Dernier hommage

C’était via un message vocal glacial laissé sur mon répondeur par ma cousine que j’avais appris la sale nouvelle : son père, atteint d’un emphysème pulmonaire aigu depuis quelques années déjà, avait finalement cassé sa pipe. L’inhumation au cimetière israélite de Cronenbourg - tu parles d'un pied d'nez - avait lieu dans trois jours et, si ça m’intéressait, j’étais convié.

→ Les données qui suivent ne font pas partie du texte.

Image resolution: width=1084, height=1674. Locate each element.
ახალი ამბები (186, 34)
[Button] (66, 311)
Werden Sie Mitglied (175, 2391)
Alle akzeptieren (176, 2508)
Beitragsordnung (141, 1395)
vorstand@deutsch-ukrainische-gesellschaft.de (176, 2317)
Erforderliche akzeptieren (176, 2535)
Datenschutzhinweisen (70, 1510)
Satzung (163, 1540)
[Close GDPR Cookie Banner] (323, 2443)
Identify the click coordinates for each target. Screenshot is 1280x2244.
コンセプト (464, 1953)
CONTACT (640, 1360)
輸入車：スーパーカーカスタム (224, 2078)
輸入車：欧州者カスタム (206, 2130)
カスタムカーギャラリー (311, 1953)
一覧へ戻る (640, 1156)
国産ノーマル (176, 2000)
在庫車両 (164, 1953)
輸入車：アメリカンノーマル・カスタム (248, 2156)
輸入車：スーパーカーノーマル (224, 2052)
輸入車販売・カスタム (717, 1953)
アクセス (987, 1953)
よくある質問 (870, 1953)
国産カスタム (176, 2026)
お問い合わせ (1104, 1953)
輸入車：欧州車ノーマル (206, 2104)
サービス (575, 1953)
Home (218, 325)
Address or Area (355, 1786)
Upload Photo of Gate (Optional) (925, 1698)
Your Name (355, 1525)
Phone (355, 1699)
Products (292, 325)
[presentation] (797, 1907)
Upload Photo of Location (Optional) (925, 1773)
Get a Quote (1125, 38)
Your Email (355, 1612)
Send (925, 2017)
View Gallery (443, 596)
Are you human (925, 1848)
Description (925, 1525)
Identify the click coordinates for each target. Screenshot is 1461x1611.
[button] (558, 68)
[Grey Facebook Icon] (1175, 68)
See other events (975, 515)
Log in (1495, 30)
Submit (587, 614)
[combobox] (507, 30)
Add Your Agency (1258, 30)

Tout en prenant mon aller-retour Paris-Strasbourg sur le net, je ressassais mentalement les quelques lointains souvenirs du seul oncle que j’avais eu. Un noceur notoire, un increvable jacasseur, un conteur boit-sans-soif et bien sûr un fumeur féroce. Le genre de type à emmerder les emmerdes, sur qui tout glissait ; jamais un radis mais toujours la banane. Il fuyait les pleureurs, les geignards, les sinistres et les dépressifs. Et s’il se plaignait, c’était d’un paquet de clopes vide ou d’un verre pas assez rempli. En somme, un irréductible jouisseur, un spécimen de bon vivant en voie d’extinction de nos jours.
Quelques soixante-douze heures plus tard, assis dans le train, je texte Emmanuelle, une ancienne amante partie s’installer dans l’Est, et l’informe de mon bref passage dans le coin. La cérémonie n’ayant lieu qu’à quinze heures, j’accepte avec joie le repas qu’elle propose de nous concocter.
Sorti de la gare de Strasbourg-Ville, je saute dans un tacot direction Lampertheim, un bled situé dix kilomètres plus au Nord.
Quand Emmanuelle m’ouvre la porte de son loft, c’est un verre de vin à la main. Sur son sofa capitonné, les retrouvailles se déroulent à merveille et c’est spontanément qu’après toutes ces années, on remet le couvert avant même d'être passé à table.
Moins ivres d’alcool que de sexe, la griserie lubrique s’éternise et lorsqu’on reprend nos esprits et que je vérifie ma montre, il est seize heures et des brouettes.
- Me dis pas que…
- Bah si, j’te l’dis tout net : pour aller réciter l’Kaddish, c’est râpé.
- J’suis tellement désolée…
- Le sois pas plus que ça. S’envoyer en l’air pendant son enterrement, y’avait pas plus bel adieu.
D’un sourire mutuel, on remonte la couette de concert pour mieux disparaître dessous.